We cannot disagree with Anita. We have to yell, scream, and threaten to rape or kill her. We cannot agree with only some things she claims. We have to wholeheartedly back her no matter what and fiercely lash out at the slightest disobedience. Each side offends the other, each side gets defensive, and each side further cements themselves in their respective stances.
Anita is not infallible either. She has been accused of stealing game footage without permission, lying, faking some of her own threats, and manipulating game footage to prove a point – her point. I do not condone those actions (if true) and, frankly, it drives me nuts when I see this sort of deception by her. Her Hitman: Absolution section in this video in particular really rustled my jimmies, but I do not threaten her in any way. I do not smash a keyboard in anger. I act like a normal human being and I am able to continue living normally despite a slight disagreement on a branch of a greater overall message.
Disagreement is healthy and the discussions that a level-headed debate brings is good for the mind. But that takes time and self-control and some assemblance of empathy. Those aspects are in short supply on the Internet. It is all too easy to shout than to actually reflect and critically analyze the situation. Instead of taking the humane route, these Internet gremlins would rather start a hate campaign that exclusively targets different genders and races under a twisted guise of “keeping games the same.”

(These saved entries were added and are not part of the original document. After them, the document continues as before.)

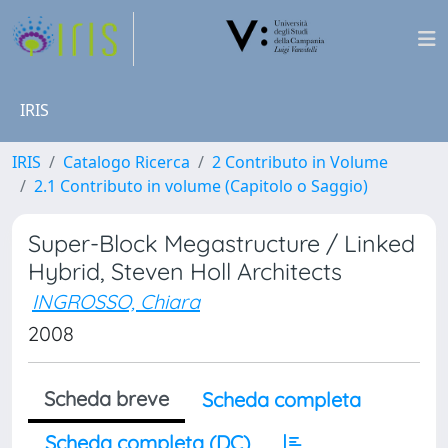
IRIS
IRIS
Catalogo Ricerca
2 Contributo in Volume
2.1 Contributo in volume (Capitolo o Saggio)
Super-Block Megastructure / Linked
Hybrid, Steven Holl Architects
INGROSSO, Chiara
2008
Scheda breve
Scheda completa
Scheda completa (DC)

Hostility and hate campaigns do not even seem to be working too, which is the extreme irony in all of this. Anita has been doing more interviews, gracing the front page of the New York Times, and been on sites that would never cover anything related to video games. All of this hate is only publicity for her and furthers her message of equality and also subsequently enforces the negative stereotype that people who play games are a less-than-stable, unsocial group. It is a double-edge sword. Her proposition of equality spreads but so does the toxic harassment that sadly comes installed with the culture.
I write this (mostly) not as a person who plays video games and engages in the culture, but as a human. Witnessing abuse like this is sickening and seeing it happen to people in a medium that I hold dear makes it exponentially more depressing. I love how video games are finally starting to be mature enough to tell unique stories and spark debates, but this surrounding garbage is not what I wanted to come part and parcel with the aforementioned maturity. We want to claim that video games do not cause school shootings, yet some people have to threaten to shoot up a school to stop a person from talking about video games – now that is irony.